What you are asked to do.
All of the entries below should be returned verbatim, apart from the pictures.

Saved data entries
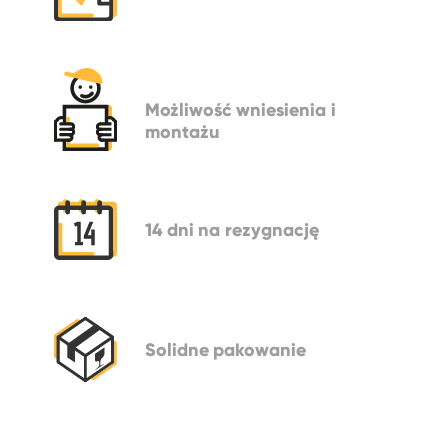
Możliwość
wniesienia i
montażu
14 dni
na rezygnację
Solidne
pakowanie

Answer to this exercise.
Możliwość
wniesienia i
montażu
14 dni
na rezygnację
Solidne
pakowanie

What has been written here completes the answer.